_Extracted information_:

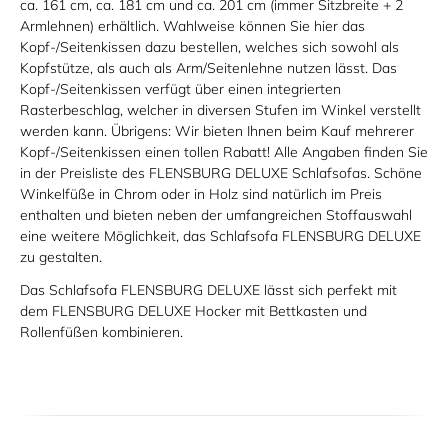
ca. 161 cm, ca. 181 cm und ca. 201 cm (immer Sitzbreite + 2
Armlehnen) erhältlich. Wahlweise können Sie hier das
Kopf-/Seitenkissen dazu bestellen, welches sich sowohl als
Kopfstütze, als auch als Arm/Seitenlehne nutzen lässt. Das
Kopf-/Seitenkissen verfügt über einen integrierten
Rasterbeschlag, welcher in diversen Stufen im Winkel verstellt
werden kann. Übrigens: Wir bieten Ihnen beim Kauf mehrerer
Kopf-/Seitenkissen einen tollen Rabatt! Alle Angaben finden Sie
in der Preisliste des FLENSBURG DELUXE Schlafsofas. Schöne
Winkelfüße in Chrom oder in Holz sind natürlich im Preis
enthalten und bieten neben der umfangreichen Stoffauswahl
eine weitere Möglichkeit, das Schlafsofa FLENSBURG DELUXE
zu gestalten.
Das Schlafsofa FLENSBURG DELUXE lässt sich perfekt mit
dem FLENSBURG DELUXE Hocker mit Bettkasten und
Rollenfüßen kombinieren.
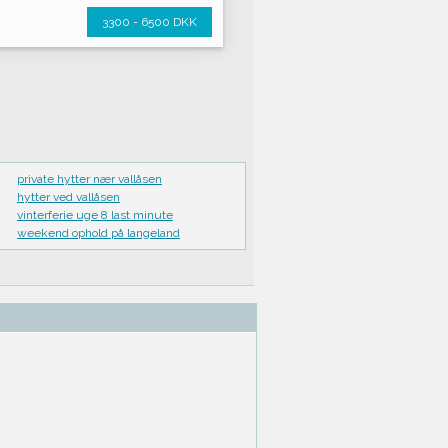
3300 - 6500 DKK
private hytter nær vallåsen
hytter ved vallåsen
vinterferie uge 8 last minute
weekend ophold på langeland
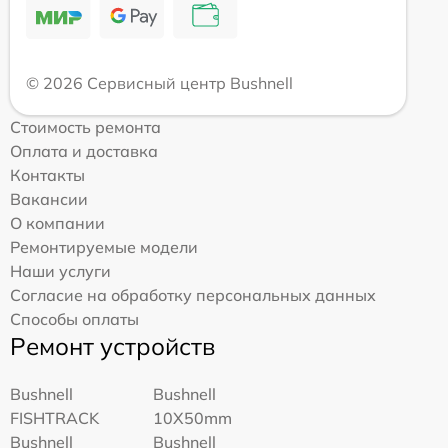
© 2026 Сервисный центр Bushnell
Стоимость ремонта
Оплата и доставка
Контакты
Вакансии
О компании
Ремонтируемые модели
Наши услуги
Согласие на обработку персональных данных
Способы оплаты
Ремонт устройств
Bushnell
Bushnell
FISHTRACK
10X50mm
Bushnell
Bushnell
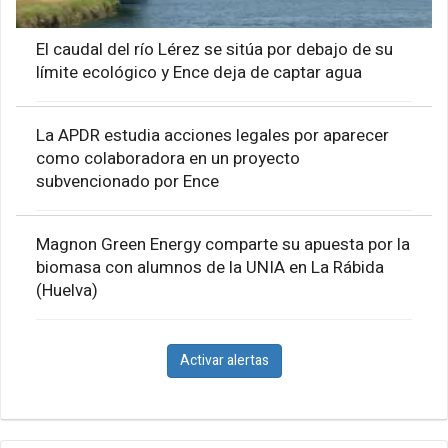
El caudal del río Lérez se sitúa por debajo de su
límite ecológico y Ence deja de captar agua
La APDR estudia acciones legales por aparecer
como colaboradora en un proyecto
subvencionado por Ence
Magnon Green Energy comparte su apuesta por la
biomasa con alumnos de la UNIA en La Rábida
(Huelva)
Activar alertas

_Problem requirements_: Every line above that holds the string "hytter" should be copied into the answer.

_Result_:
private hytter nær vallåsen
hytter ved vallåsen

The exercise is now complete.